Gegen die Nichtzulassung der Revision haben die Kläger Beschwerde eingelegt, mit der sie die grundsätzliche Bedeutung der Rechtssache, das Erfordernis einer Entscheidung des BFH zur Fortbildung des Rechts und zur Sicherung einer einheitlichen Rechtsprechung sowie Verfahrensmängel geltend machen.

Das FA beantragt, die Beschwerde als unbegründet zurückzuweisen.

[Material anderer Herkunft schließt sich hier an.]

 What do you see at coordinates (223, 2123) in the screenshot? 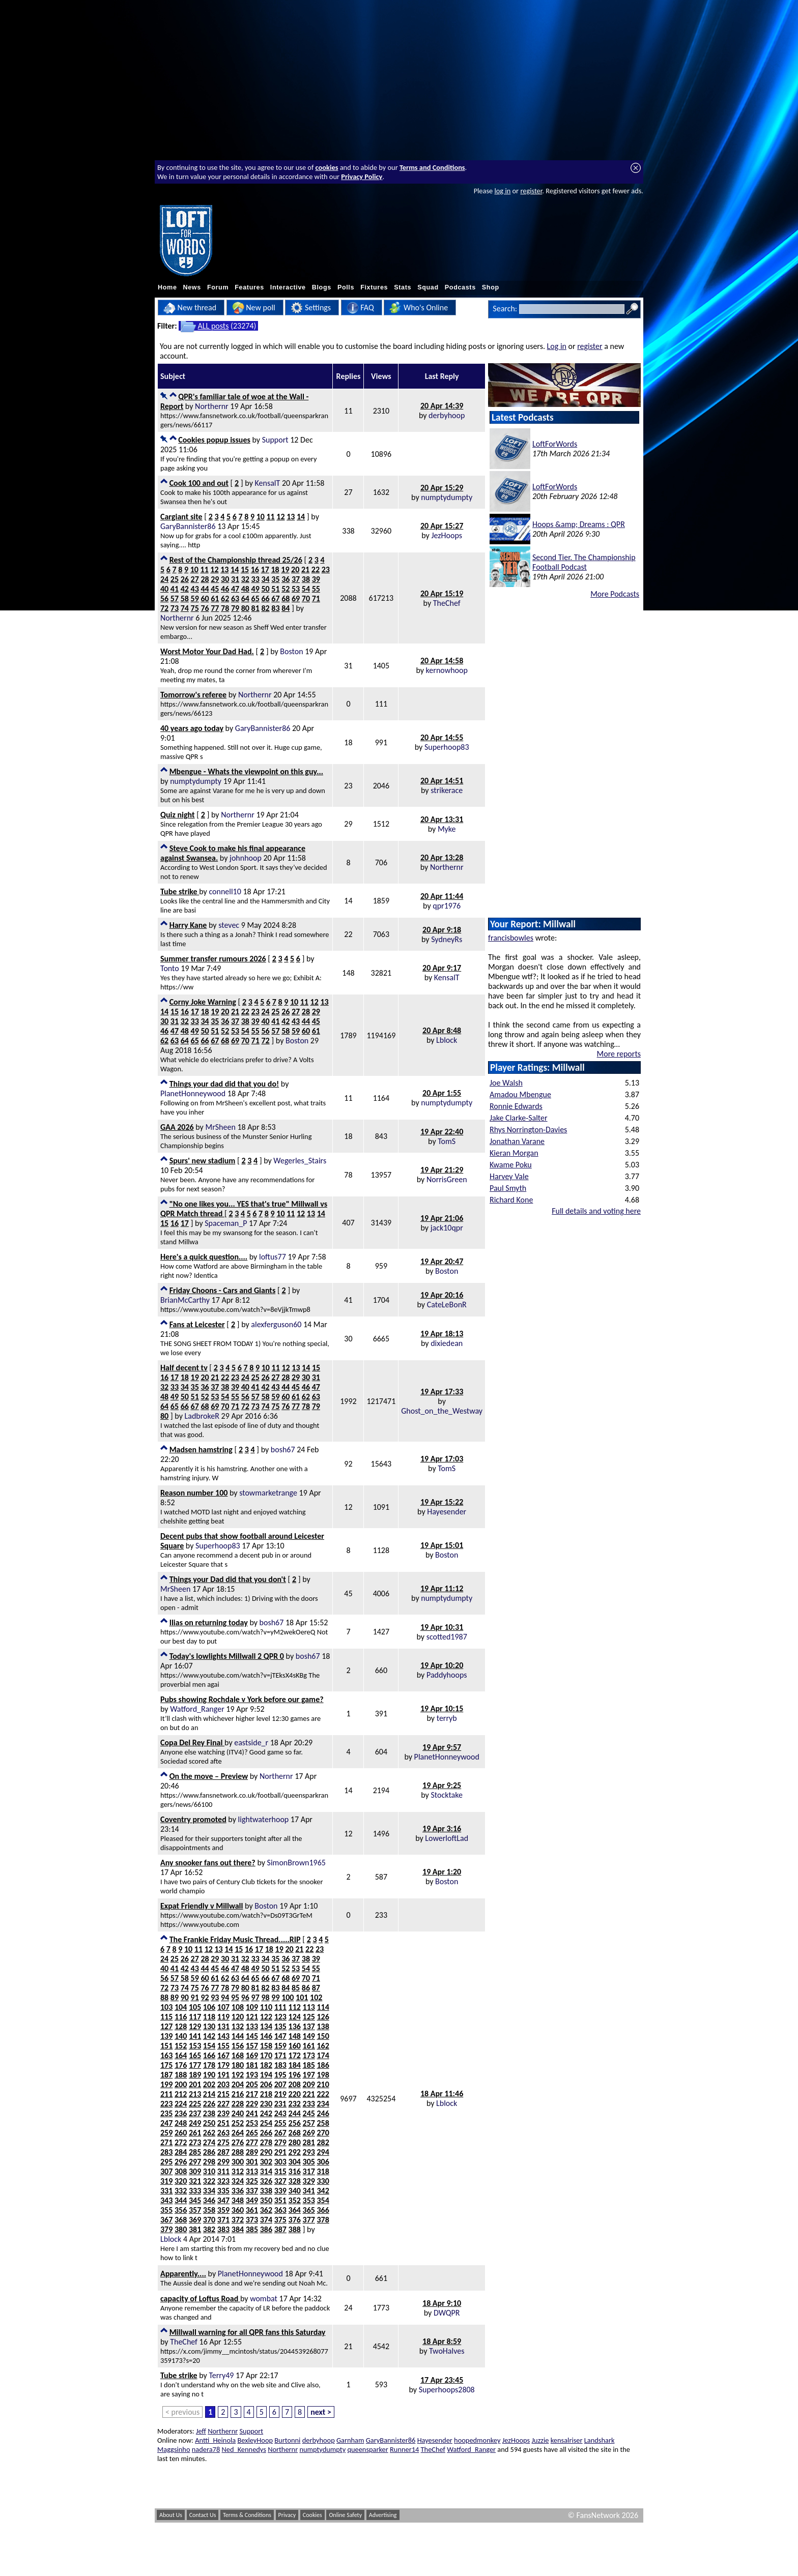
I see `251` at bounding box center [223, 2123].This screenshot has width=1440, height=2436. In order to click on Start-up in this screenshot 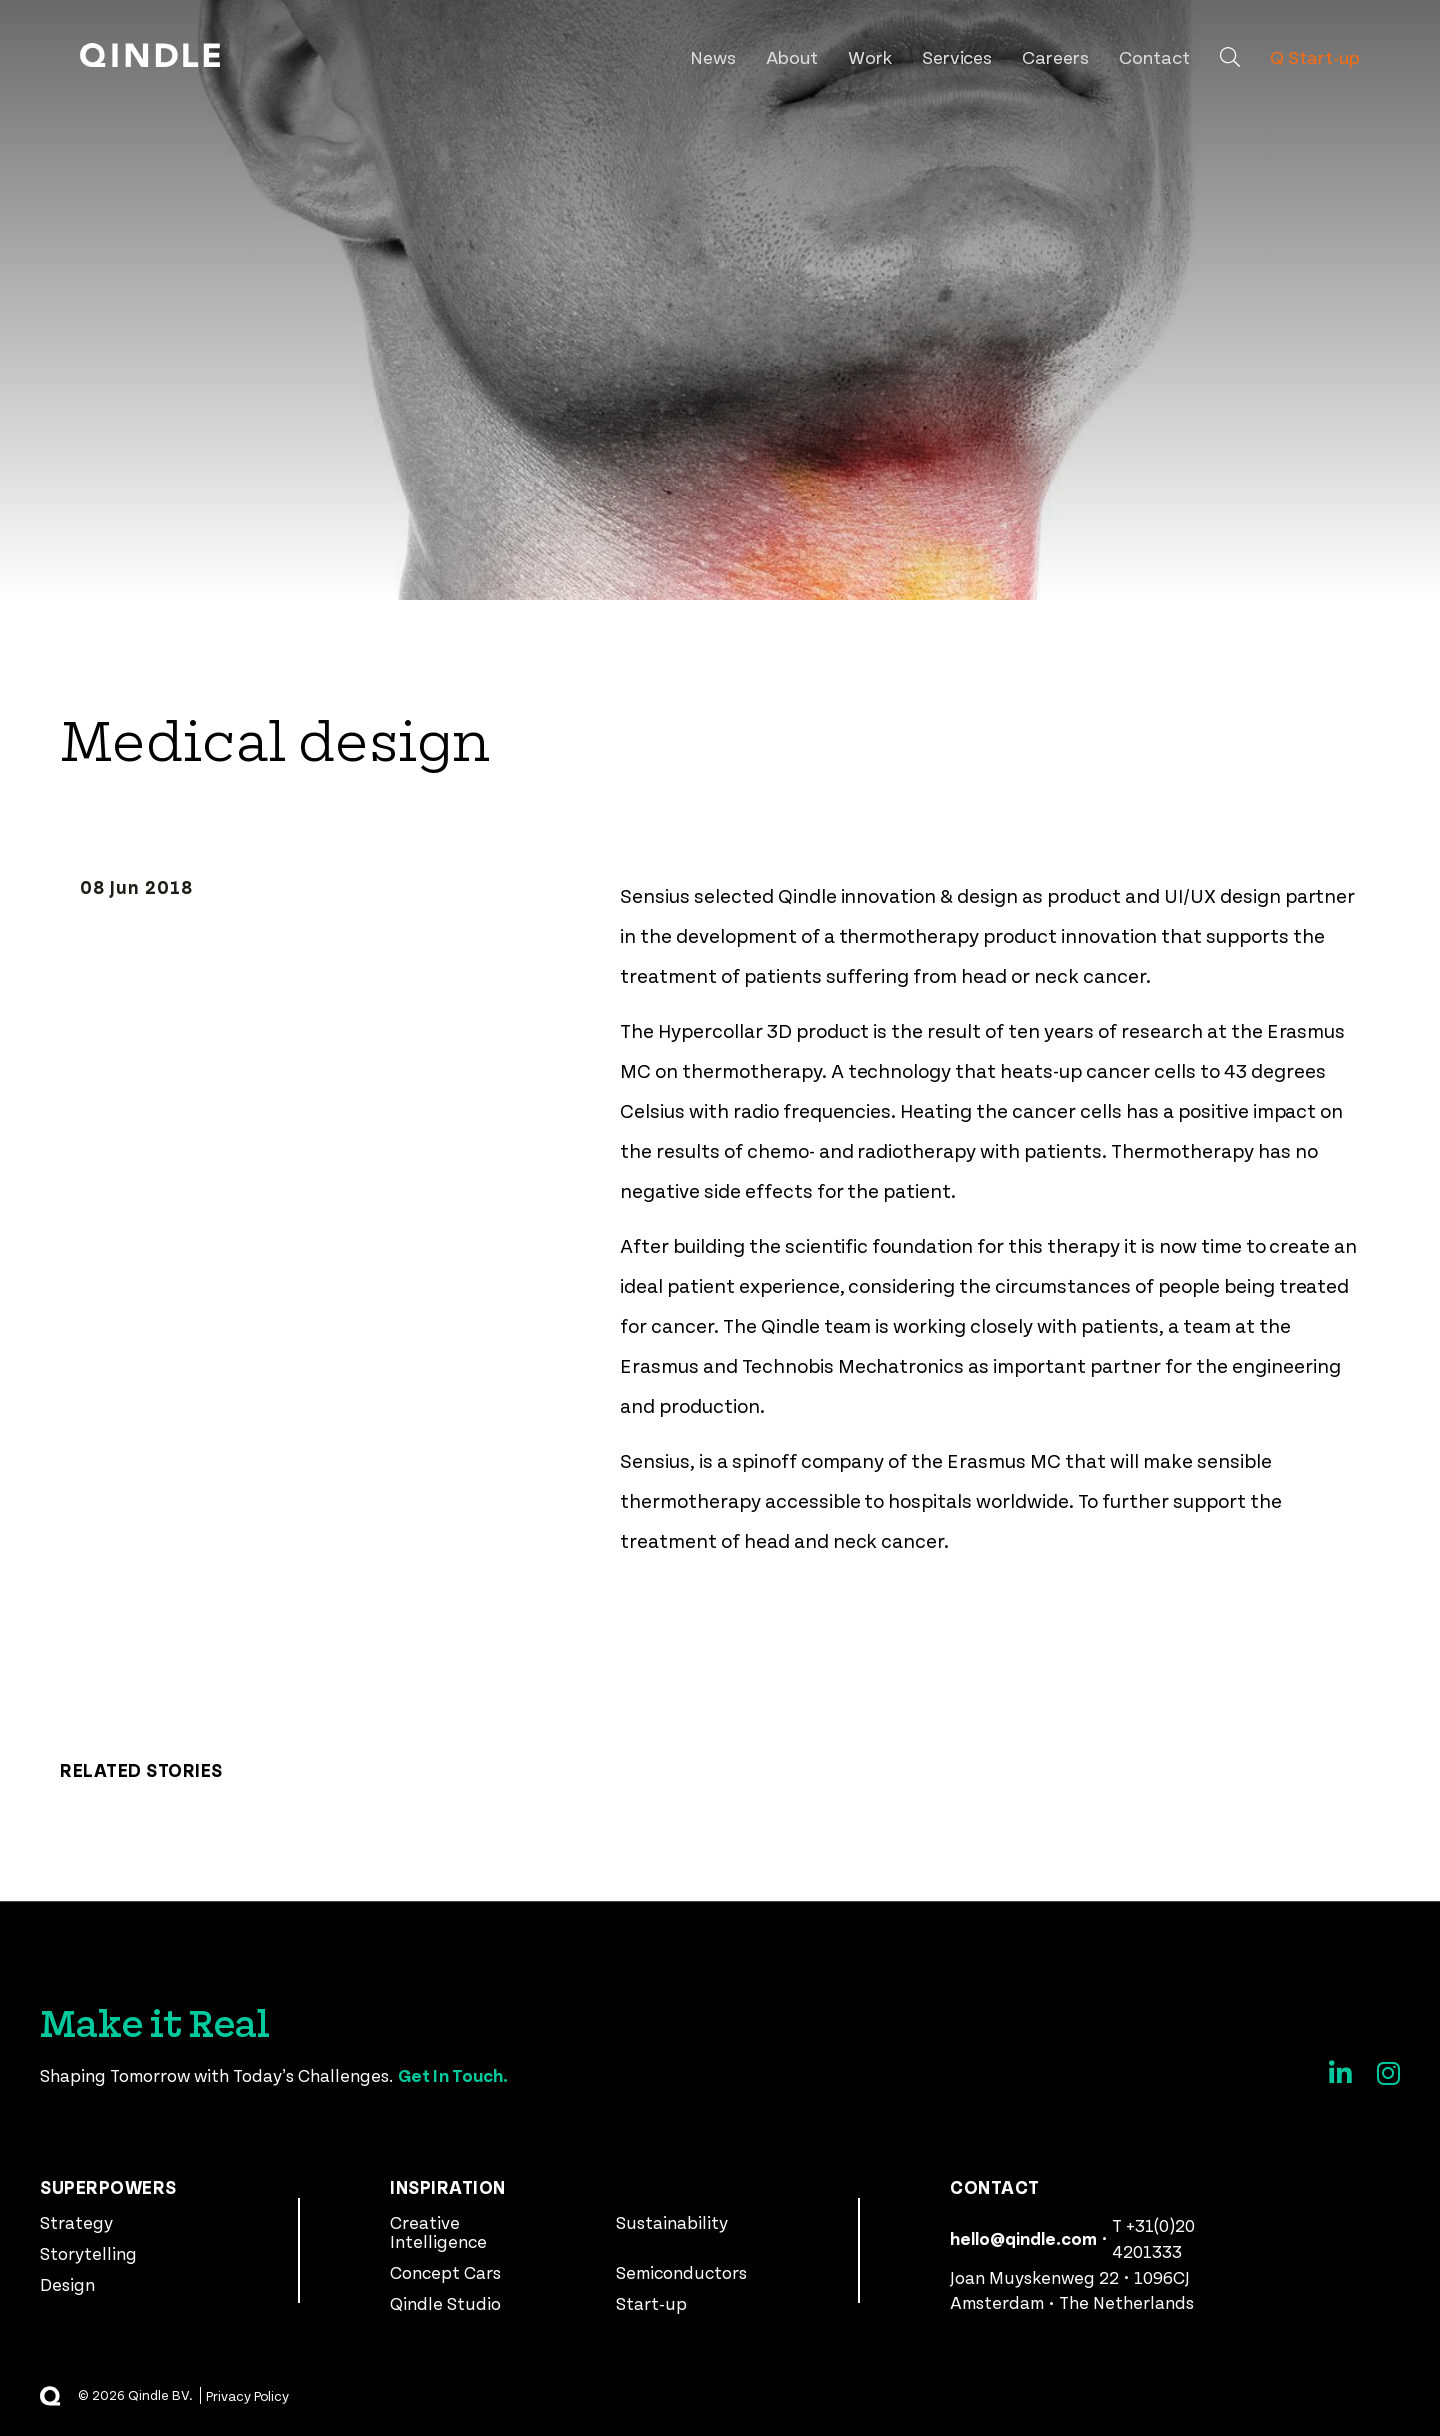, I will do `click(651, 2303)`.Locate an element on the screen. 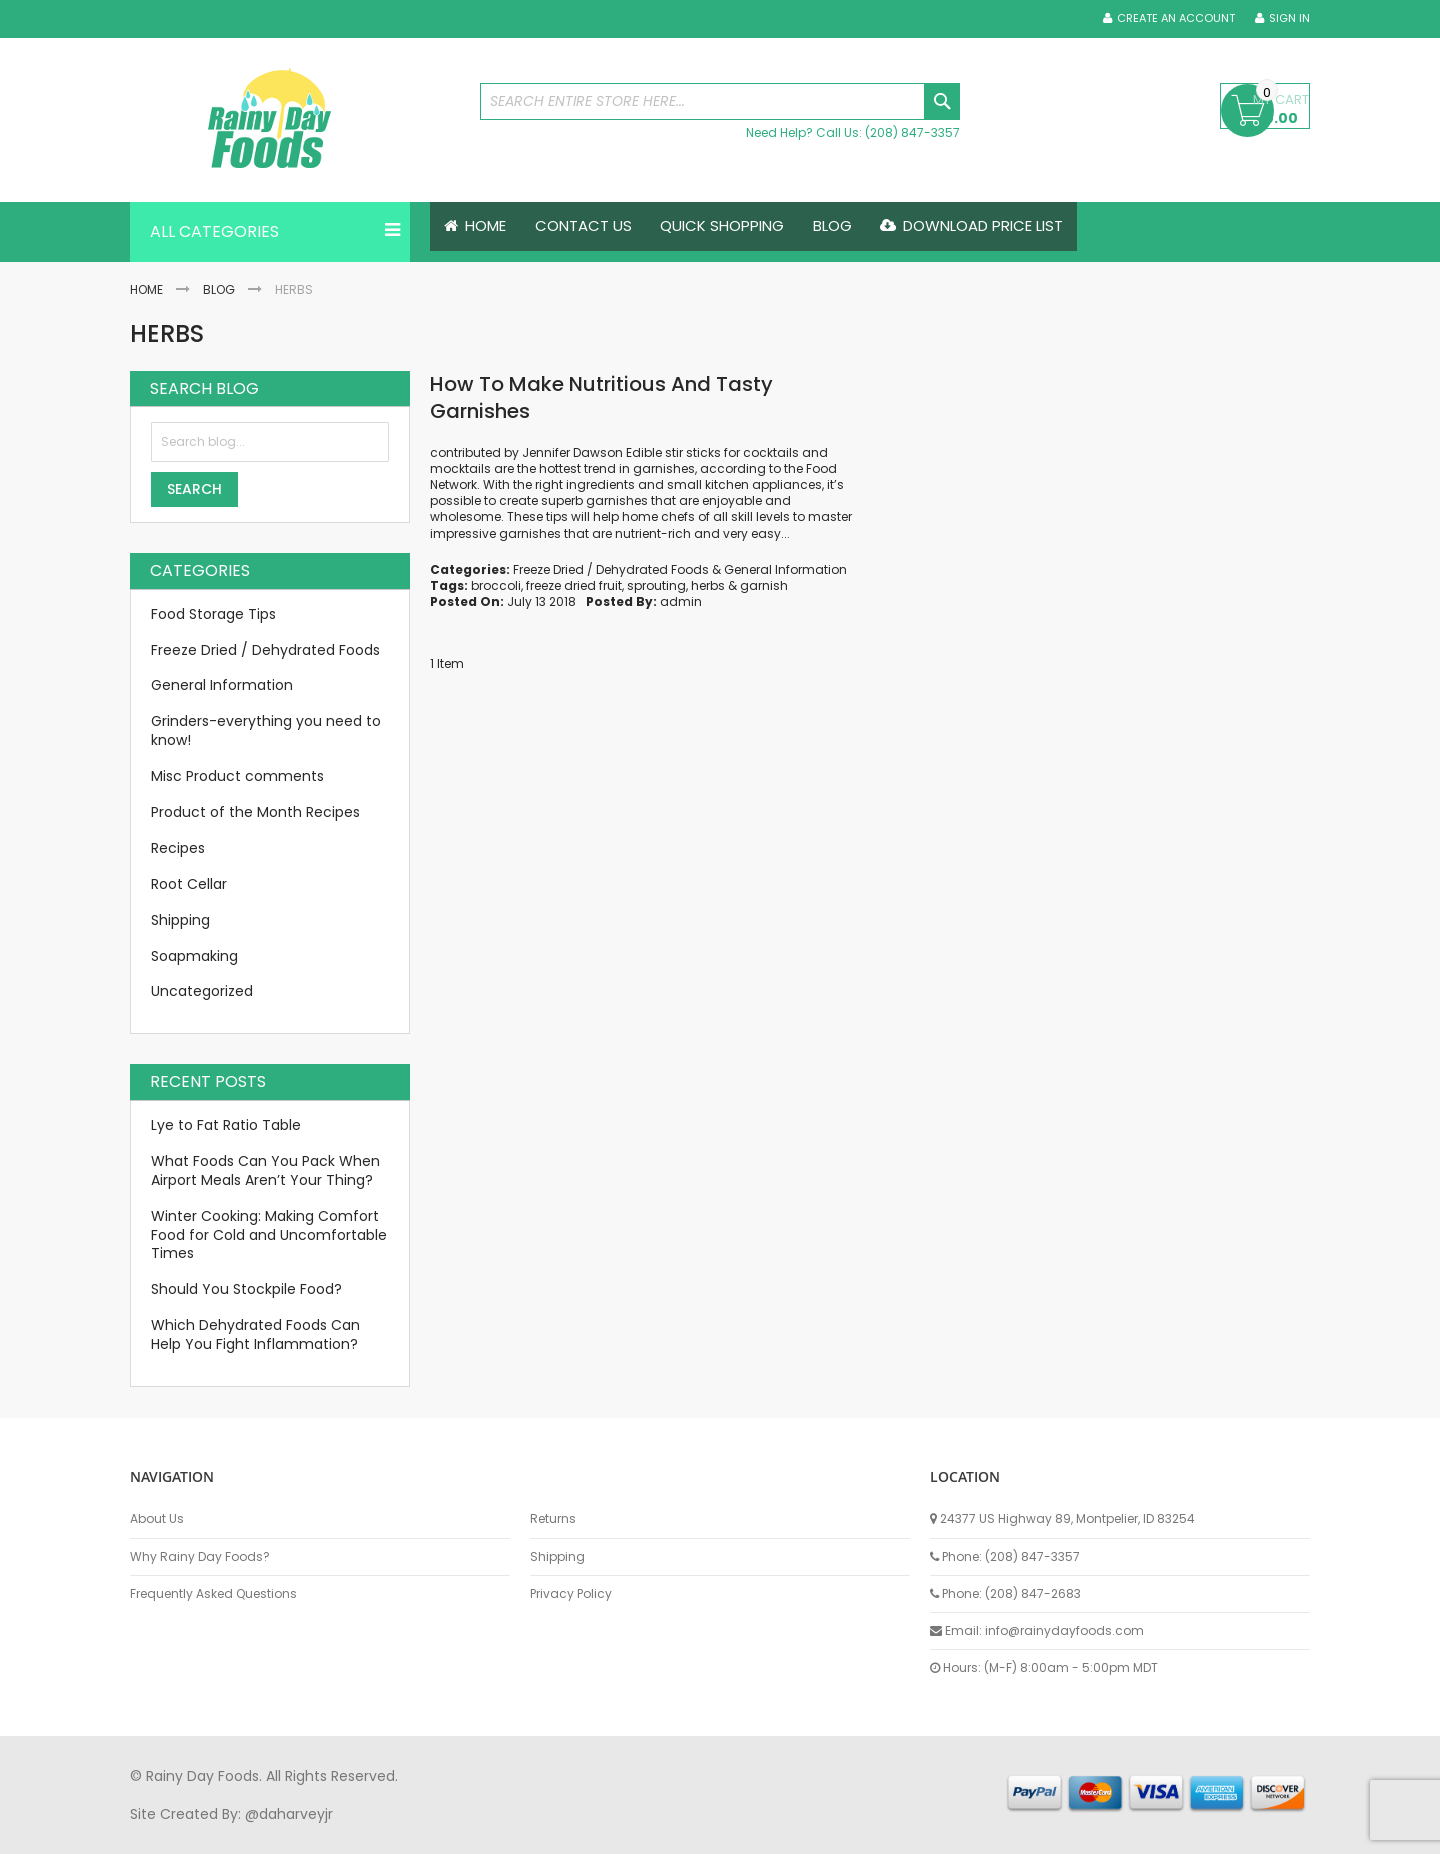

Die Beschwerde ist unbegründet.

1. Die Rechtssache hat keine grundsätzliche Bedeutung i.S. des § 115 Abs. 2 Nr. 1 der Finanzgerichtsordnung (FGO). Zweifel an der Verfassungsmäßigkeit einer Norm, auf der das finanzgerichtliche Urteil beruht, können zwar zur Zulassung der Revision führen (vgl. BFH-Beschluss vom 1. Dezember 1999 XI B 88/98, XI B 89/98, BFH/NV 2000, 730; Gräber/Ruban, Finanzgerichtsordnung, 5. Aufl., § 115 Rz. 36). Zweifel an der Verfassungsmäßigkeit des § 9 Abs. 2 Satz 2 des Eigenheimzulagengesetzes vom 15. Dezember 1995 (BGBl I 1995, 1783) bestehen indes nicht. Indem der Gesetzgeber Neubauten mehr als Altbauten oder Ausbauten und Erweiterungen förderte, hat er seine Gestaltungsfreiheit nicht willkürlich missbraucht. Er hat sich mit der hier streitigen Frage auseinander gesetzt (vgl. Wacker, Eigenheimzulagengesetz, Kommentar, 3. Aufl., § 9 Rz. 01 f.). Der Bundesrat (BTDrucks 13/2476, S. 3) hatte eine Erhöhung des Förderbetrags bei Altbauten auf 3 500 DM (gegenüber 5 000 DM bei Neubauten) angeregt. Die Förderung der Altbauten wurde daraufhin aufgestockt (BTDrucks 13/2784, S. 10). Die vom FG angeführten Gründe für die vermehrte Förderung von neuen Wohnungen (vgl. auch BTDrucks 12/4401, S. 51, betreffend § 10e Abs. 1 Satz 4 des Einkommensteuergesetzes) sind jedenfalls ein sachlicher Gesichtspunkt (vgl. Wacker, a.a.O., Vor § 1 Rz. 47). Insofern hat das FG zu Recht auf den Beschluss des BVerfG in HFR 1979, 291 hingewiesen. Ob die gesetzliche Lösung zweckmäßig ist oder ob eine andere Lösung sinnvoller gewesen wäre, spielt in diesem Zusammenhang keine Rolle.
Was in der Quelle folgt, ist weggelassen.